Look through the entries below and count every line in which "images" appears; reply with the number only.

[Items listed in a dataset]
○ ○ ○ ○
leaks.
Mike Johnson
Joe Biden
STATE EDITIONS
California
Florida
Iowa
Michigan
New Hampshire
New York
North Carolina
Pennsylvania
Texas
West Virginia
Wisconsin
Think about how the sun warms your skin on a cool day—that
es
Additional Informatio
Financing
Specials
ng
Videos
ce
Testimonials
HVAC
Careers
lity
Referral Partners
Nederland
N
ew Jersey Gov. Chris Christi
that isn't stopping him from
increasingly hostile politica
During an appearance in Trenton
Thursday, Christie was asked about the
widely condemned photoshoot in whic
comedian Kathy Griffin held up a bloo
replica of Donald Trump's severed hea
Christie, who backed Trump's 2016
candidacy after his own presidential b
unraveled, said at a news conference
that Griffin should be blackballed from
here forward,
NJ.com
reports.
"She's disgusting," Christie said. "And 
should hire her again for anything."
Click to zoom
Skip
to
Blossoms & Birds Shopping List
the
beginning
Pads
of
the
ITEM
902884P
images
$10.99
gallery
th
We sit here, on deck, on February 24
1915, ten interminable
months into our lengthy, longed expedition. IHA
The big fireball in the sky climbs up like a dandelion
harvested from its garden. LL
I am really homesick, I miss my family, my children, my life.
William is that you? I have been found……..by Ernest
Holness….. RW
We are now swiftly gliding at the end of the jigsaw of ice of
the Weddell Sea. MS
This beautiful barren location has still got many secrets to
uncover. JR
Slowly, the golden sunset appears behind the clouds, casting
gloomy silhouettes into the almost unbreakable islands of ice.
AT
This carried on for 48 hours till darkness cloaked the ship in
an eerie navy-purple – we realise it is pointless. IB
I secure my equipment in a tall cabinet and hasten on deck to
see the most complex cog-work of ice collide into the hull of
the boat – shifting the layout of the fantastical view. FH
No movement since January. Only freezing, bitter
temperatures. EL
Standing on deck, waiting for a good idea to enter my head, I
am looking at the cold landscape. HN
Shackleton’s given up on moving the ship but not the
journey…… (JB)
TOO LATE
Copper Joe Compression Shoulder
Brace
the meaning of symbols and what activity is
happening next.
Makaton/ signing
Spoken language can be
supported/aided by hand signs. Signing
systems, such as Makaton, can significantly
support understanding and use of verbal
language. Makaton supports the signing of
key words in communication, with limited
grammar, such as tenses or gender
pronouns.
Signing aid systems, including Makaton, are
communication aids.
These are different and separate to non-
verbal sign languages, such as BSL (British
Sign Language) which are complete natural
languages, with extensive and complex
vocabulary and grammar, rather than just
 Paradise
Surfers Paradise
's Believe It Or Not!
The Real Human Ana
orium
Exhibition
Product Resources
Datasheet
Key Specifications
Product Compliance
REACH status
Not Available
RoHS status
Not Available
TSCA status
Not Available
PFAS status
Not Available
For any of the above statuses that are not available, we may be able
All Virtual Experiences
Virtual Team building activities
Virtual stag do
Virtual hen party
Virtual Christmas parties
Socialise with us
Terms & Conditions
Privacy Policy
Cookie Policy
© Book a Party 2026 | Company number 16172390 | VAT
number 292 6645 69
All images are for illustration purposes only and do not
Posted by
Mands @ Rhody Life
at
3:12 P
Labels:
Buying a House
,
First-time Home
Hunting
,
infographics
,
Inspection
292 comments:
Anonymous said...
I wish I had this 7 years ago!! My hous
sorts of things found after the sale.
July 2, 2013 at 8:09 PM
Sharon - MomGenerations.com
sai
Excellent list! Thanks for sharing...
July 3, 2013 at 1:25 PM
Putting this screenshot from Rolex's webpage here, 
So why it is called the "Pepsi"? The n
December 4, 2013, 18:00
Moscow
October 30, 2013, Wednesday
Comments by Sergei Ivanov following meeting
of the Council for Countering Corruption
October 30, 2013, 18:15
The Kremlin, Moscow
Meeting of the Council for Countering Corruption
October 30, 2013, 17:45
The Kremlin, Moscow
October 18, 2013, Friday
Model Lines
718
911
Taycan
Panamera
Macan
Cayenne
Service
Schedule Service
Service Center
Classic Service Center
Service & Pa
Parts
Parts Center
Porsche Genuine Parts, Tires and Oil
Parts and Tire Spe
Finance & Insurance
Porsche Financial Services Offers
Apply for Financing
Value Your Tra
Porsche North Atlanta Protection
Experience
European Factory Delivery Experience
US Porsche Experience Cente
○ ○ ○ ○
> [Exercise result]: 2